Vanderbilt University Special Collections acquires new Lawson photographs

The Rev. James Lawson Jr. at a chalkboard
As a young man, the Rev. James M. Lawson Jr. began leading workshops on the principles of nonviolent resistance. (Vanderbilt University Special Collections and University Archives)

Rare photographs of and by the Rev. James M. Lawson Jr., a pivotal figure in the history of the civil rights movement and Vanderbilt University, have been acquired by the Jean and Alexander Heard Libraries.

“We are thrilled that the James M. Lawson Jr. Photograph Collection now has a permanent home in the Heard Libraries Special Collections and University Archives,” said Vanessa Beasley, vice provost for academic affairs and dean of residential faculty. “These treasured photographs—spanning from the mid-1940s to the late 90s—will provide context for the rich scholarly materials found within the Rev. Lawson’s papers, which he donated to Vanderbilt in 2013.”

the Rev. James M. Lawson Jr. riding a bicycle in India during the 1950s
During the 1950s, the Rev. James M. Lawson Jr. traveled to India, where he studied Gandhi’s use of nonviolence to achieve change. (Vanderbilt University Special Collections and University Archives)

“The acquisition of this photograph collection, in its enhancement of the James M. Lawson Jr. Papers, provides a visual documentation of Lawson’s deep immersion into Gandhian nonviolence,” said Dennis C. Dickerson, the Reverend James M. Lawson Professor of History. “His serious study of this moral methodology in India and his creative application of nonviolent principles and praxis in Nashville are poignantly illustrated in this singularly crucial collection.” Dickerson is currently working on a biography of Lawson.

The Gandhian principles of nonviolent resistance shaped Lawson’s leadership of the 1960s Nashville lunch counter sit-ins. The Rev. Martin Luther King Jr. dubbed Lawson “the leading nonviolence theorist in the world.”

“The Rev. Lawson’s time in India, where he was a young Methodist missionary, is not well documented, so we are eager to preserve these photographs for future generations of scholars,” said University Librarian Valerie Hotchkiss.

Many family photographs are included in the collection, as well as a photograph of a young Lawson standing in front of a chalkboard while training those who would take part in civil rights demonstrations across the nation.

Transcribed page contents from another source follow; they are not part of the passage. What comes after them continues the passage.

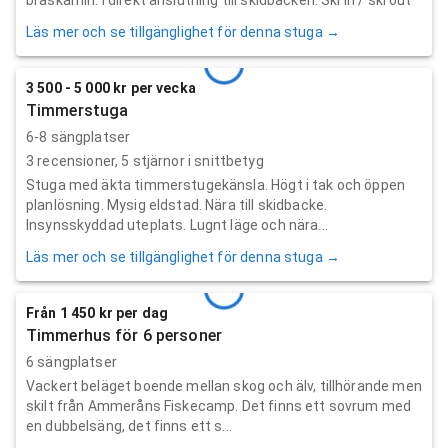
Läs mer och se tillgänglighet för denna stuga →
3 500 - 5 000 kr per vecka
Timmerstuga
6-8 sängplatser
3
recensioner,
5
stjärnor i snittbetyg
Stuga med äkta timmerstugekänsla. Högt i tak och öppen
planlösning. Mysig eldstad. Nära till skidbacke.
Insynsskyddad uteplats. Lugnt läge och nära...
Läs mer och se tillgänglighet för denna stuga →
Från 1 450 kr per dag
Timmerhus för 6 personer
6 sängplatser
Vackert beläget boende mellan skog och älv, tillhörande men
skilt från Ammeråns Fiskecamp. Det finns ett sovrum med
en dubbelsäng, det finns ett s...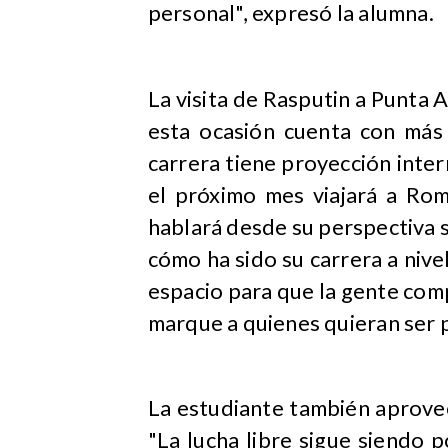
personal", expresó la alumna.
La visita de Rasputin a Punta 
esta ocasión cuenta con más 
carrera tiene proyección inter
el próximo mes viajará a Rom
hablará desde su perspectiva 
cómo ha sido su carrera a nive
espacio para que la gente compa
marque a quienes quieran ser 
La estudiante también aprovec
"La lucha libre sigue siendo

the Rev. James M. Lawson Jr. speaking to a crowd with a megaphone
The Rev. James M. Lawson Jr. continues to be one of the most influential leaders in movements for civil rights and social justice. (Vanderbilt University Special Collections and University Archives)

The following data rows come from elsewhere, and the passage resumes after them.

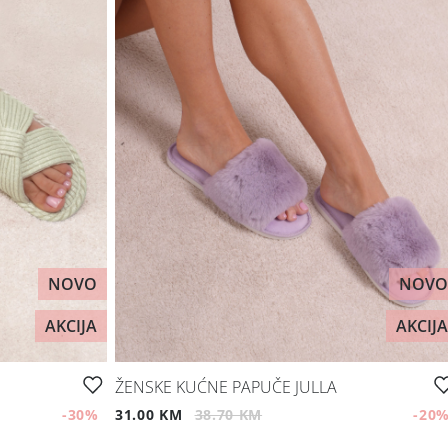
NOVO
NOVO
AKCIJA
AKCIJA
ŽENSKE KUĆNE PAPUČE JULLA
-30
%
31.00 KM
38.70 KM
-20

Lawson’s activism led to his expulsion from Vanderbilt in 1960 following a vote by the executive committee of the university’s Board of Trust. Eventually, Vanderbilt and Lawson reconciled, and Lawson returned to campus for three years as a distinguished university professor. In addition, the Reverend James M. Lawson Chair was established in Lawson’s honor.

“Overall, the photographs are in very good shape,” said University Archivist Kathleen Smith. “We will inventory them, and we hope that the Rev. Lawson can help us with identifying some of the people in the photos during one of his return visits to Nashville. Our goal is to have the collection ready as quickly as possible so that it can be used by researchers around the world in tandem with the Lawson papers.”

In addition to Dickerson, the library is grateful for support from Lucius T. Outlaw Jr., W. Alton Jones Professor of Philosophy and Joseph A. Johnson Jr. Distinguished Leadership Professor, and Emilie M. Townes, dean of the Divinity School and distinguished professor of womanist ethics and society, in helping acquire the Lawson photographs.

Due to COVID-19 restrictions, visitors to Special Collections are currently limited to Vanderbilt University faculty, students and staff for the purpose of research. Smith said that any member of the Vanderbilt community who wants to examine the photographs will need to fill out the Vanderbilt Research Registration form in advance and secure an appointment.